La foi et la famille sont restées, durant toute sa vie, les deux pôles de la conscience de Benoît XVI.
Premièrement, la famille: ses Souvenirs le montrent toujours impatient de retourner à la maison de ses parents, de faire de longues promenades avec sa mère et son père, de vivre « en famille » ou « comme une famille » aussi souvent et aussi longtemps que possible. En fait, ses parents viendront vivre avec lui quand il acceptera son premier emploi dans l'enseignement universitaire. « Je me rappelle toujours, avec grande affection, la bonté de mon père et de ma mère. » Sa soeur, Maria, qui ne s'est jamais mariée, deviendra sa gouvernante, gardant unie la famille Ratzinger, même à Rome, jusqu'à sa mort - qui fut accablante pour Joseph - en novembre 1991. Joseph passe aussi une grande partie de ses vacances d'été en compagnie de son frère Georg, qui est prêtre, musicologue et directeur du choeur de la cathédrale de Ratisbonne, en Allemagne.

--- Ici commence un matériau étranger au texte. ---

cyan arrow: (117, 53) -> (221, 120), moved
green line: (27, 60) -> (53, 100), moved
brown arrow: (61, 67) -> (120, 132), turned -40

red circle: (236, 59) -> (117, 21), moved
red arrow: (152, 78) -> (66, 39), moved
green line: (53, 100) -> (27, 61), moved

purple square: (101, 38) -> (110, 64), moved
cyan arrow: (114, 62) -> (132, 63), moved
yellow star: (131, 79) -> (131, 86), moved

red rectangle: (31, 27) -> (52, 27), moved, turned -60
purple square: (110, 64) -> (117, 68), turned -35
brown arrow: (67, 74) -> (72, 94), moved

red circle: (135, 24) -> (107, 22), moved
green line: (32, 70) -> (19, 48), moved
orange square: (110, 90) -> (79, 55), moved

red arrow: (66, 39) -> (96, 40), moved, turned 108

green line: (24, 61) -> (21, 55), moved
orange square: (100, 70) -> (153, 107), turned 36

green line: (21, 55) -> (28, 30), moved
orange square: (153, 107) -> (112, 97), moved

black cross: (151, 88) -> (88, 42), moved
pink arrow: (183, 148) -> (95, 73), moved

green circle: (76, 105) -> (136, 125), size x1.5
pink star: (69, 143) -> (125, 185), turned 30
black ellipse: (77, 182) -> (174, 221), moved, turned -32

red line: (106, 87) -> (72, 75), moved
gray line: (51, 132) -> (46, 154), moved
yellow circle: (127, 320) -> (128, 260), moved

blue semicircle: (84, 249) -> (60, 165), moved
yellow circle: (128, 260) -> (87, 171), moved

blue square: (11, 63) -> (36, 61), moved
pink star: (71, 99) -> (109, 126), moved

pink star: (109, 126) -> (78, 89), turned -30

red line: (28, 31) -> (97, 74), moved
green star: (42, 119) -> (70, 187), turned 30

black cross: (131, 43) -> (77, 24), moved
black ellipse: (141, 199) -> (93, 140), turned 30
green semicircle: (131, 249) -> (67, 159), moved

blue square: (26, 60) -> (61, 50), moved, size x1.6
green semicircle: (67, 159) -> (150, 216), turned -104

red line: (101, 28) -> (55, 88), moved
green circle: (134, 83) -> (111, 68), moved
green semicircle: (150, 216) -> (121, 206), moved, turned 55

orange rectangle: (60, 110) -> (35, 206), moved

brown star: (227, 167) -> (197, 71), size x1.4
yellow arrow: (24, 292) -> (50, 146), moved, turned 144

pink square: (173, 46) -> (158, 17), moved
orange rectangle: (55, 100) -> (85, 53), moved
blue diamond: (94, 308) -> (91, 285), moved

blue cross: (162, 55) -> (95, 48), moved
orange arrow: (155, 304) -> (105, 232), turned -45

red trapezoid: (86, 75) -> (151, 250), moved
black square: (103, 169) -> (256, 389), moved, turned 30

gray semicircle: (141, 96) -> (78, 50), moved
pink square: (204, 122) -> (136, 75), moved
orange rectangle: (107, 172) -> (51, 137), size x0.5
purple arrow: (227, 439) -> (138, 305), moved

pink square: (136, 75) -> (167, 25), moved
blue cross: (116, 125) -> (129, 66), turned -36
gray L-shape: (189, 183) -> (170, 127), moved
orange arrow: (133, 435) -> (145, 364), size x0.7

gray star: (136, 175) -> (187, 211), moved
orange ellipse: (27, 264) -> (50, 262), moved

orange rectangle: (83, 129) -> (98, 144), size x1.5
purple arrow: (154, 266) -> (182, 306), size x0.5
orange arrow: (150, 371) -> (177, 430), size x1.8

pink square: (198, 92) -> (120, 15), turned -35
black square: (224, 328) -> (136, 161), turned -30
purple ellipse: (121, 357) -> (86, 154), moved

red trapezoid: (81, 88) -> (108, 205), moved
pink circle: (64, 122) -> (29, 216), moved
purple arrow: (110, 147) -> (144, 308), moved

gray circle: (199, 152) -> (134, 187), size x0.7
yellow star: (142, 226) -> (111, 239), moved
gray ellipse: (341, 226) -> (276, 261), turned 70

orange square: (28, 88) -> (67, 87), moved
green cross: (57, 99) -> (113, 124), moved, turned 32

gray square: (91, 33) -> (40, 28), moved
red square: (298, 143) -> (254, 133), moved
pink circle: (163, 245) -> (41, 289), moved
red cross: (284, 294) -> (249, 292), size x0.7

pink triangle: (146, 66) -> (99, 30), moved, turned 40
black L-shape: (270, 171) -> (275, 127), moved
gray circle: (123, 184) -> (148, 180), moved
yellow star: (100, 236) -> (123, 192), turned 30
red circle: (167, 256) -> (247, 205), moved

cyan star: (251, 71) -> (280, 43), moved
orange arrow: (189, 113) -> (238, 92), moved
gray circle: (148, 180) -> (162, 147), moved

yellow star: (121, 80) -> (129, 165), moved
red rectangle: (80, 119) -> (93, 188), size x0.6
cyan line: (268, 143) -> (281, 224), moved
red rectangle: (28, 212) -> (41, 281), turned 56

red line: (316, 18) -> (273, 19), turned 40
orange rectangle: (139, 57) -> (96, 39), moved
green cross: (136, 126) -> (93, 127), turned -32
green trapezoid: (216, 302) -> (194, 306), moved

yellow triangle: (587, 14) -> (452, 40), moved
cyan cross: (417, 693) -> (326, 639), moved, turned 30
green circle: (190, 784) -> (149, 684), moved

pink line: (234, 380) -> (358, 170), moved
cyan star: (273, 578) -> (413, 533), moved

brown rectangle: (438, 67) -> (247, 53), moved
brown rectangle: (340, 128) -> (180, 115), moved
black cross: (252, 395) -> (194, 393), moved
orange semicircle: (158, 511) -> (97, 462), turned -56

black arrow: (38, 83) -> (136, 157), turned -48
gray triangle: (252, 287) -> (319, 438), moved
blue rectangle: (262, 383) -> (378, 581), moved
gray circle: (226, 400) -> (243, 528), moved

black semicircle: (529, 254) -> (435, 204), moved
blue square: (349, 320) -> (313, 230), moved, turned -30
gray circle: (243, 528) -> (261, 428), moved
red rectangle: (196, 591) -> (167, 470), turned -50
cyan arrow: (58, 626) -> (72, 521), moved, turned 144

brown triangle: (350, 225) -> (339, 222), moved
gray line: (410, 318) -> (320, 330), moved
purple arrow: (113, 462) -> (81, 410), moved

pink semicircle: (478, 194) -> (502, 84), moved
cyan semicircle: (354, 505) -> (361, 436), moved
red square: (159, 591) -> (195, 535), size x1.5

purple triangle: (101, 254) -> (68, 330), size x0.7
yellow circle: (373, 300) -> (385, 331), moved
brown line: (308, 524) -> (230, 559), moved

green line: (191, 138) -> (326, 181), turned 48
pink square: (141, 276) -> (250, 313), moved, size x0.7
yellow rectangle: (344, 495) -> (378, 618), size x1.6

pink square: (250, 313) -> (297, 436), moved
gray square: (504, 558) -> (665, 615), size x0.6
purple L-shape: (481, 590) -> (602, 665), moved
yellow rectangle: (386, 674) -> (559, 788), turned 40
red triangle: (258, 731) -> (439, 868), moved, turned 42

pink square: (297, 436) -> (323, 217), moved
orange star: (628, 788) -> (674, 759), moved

Puis, l'autre pôle: la foi.
« J'ai toujours été reconnaissant pour le fait que ma vie a été, dès son tout premier commencement, immergé dans le mystère pascal, puisqu'on ne peut y voir autre chose qu'un signe de bénédiction. Bien sûr, je ne suis pas né le dimanche de Pâques, mais le Samedi saint. Néanmoins, plus j'y réfléchis, plus il me semble que cela même caractérise notre existence humaine, qui reste en attente de Pâques, n'est pas encore dans la pleine lumière, mais se met en marche avec confiance vers la lumière. »
La simplicité de ces paroles révèle un point de première importance dans la pensée de Benoît XVI : que la foi des gens simples, ordinaires, est souvent la plus pure.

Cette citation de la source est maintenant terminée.